Dr. Howard and his colleagues have also utilized Q.Static on solid pulmonary nodule workups. Q.Static is a motion management tool that can help eliminate motion artifacts in PET imaging. Motion can degrade the quality of the image and, therefore, the accuracy of the quantitation. This can be particularly important when examining nodules at the lung base near the diaphragm where motion blurring can lead to underestimation of the biologic nature of the nodules.
“If we can confidently say a nodule is negative, even with a small nodule, and the patient could be followed (with imaging) rather than undergo a biopsy, that would be a great benefit,” Dr. Howard says. “These procedures are not innocuous; many of these patients will have pneumothoraces after lung biopsy and some may require placement of a chest tube.”
While FDG-PET is inherently non-specific, Dr. Howard believes that it can help guide patient management.
“FDG as a biomarker is powerful. I think when used with CT imaging, patient history, and risk factors it can help raise suspicions when appropriate. If we can reduce the equivocal results, then that would be very helpful.”
Looking forward, Dr.
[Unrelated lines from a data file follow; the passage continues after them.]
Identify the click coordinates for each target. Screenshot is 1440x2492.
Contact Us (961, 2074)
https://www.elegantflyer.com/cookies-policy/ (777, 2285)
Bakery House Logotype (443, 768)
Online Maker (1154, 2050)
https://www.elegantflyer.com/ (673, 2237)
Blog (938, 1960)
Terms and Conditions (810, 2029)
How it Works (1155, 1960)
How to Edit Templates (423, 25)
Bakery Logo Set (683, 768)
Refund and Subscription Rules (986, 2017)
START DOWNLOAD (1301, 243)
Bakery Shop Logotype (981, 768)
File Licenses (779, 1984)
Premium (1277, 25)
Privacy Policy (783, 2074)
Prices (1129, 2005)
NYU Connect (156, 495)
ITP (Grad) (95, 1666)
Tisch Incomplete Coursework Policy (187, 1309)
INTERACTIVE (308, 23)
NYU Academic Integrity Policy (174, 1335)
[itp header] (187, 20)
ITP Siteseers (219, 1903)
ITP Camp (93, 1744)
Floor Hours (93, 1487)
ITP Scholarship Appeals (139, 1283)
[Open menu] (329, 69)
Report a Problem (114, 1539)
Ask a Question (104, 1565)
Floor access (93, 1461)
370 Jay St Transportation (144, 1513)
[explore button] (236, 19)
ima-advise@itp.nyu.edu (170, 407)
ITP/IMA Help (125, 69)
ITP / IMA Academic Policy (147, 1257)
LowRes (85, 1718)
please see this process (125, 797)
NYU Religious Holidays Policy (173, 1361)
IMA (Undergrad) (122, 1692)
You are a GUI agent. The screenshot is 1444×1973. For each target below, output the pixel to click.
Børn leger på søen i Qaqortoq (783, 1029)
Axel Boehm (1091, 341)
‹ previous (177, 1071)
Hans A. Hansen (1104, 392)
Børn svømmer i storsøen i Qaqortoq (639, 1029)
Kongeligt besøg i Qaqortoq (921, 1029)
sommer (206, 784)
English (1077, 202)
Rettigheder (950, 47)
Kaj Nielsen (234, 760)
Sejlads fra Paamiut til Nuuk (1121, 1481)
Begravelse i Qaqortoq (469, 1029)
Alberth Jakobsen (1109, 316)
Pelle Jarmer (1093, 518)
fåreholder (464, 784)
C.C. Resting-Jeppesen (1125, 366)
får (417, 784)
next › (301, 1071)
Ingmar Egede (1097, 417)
Howard would like to see the development of additional tracers for predictive imaging.
“If we could image a receptor to see whether the tumor is expressing that receptor, we could determine whether or not the patient would benefit over the long term from a very expensive targeted immunologic or biologic agent. That’s a role where PET could have a real impact,” Dr. Howard says.
Figure 2. The Q.Clear reconstruction algorithm has the potential to provide the true metabolic activity of the lung nodule and a more accurate SUV value (in this case, SUVmax 2.8).
1. Nickson C, Mason KE, English DR, Kavanagh AM. Mammographic Screening and Breast Cancer Mortality: A Case-Control Study and Meta-analysis. Cancer Epidemiol Biomarkers Prev. 2012 Sep;21(9):1479-88. 2. Kwon W, Howard BA, Herndon JE, Patz Jr EF. FDG Uptake on Positron Emission Tomography Correlates with Survival and Time to Recurrence in Patients with Stage I Non-Small-Cell Lung Cancer. J Thorac Oncol. 2015;10: 897–902.